- **Source data**:
◇ ◇ ◇

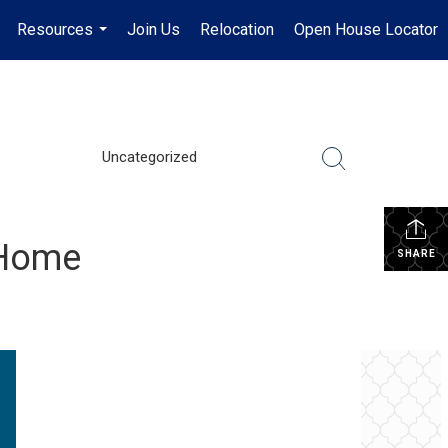
Resources
Join Us
Relocation
Open House Locator
.
...
Uncategorized
t Home
SHARE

◇ ◇ ◇

- **Task**: Write out every entry above exactly as it stands, minus the pictures.

- **Answer box**:
Resources
Join Us
Relocation
Open House Locator
.
...
Uncategorized
t Home
SHARE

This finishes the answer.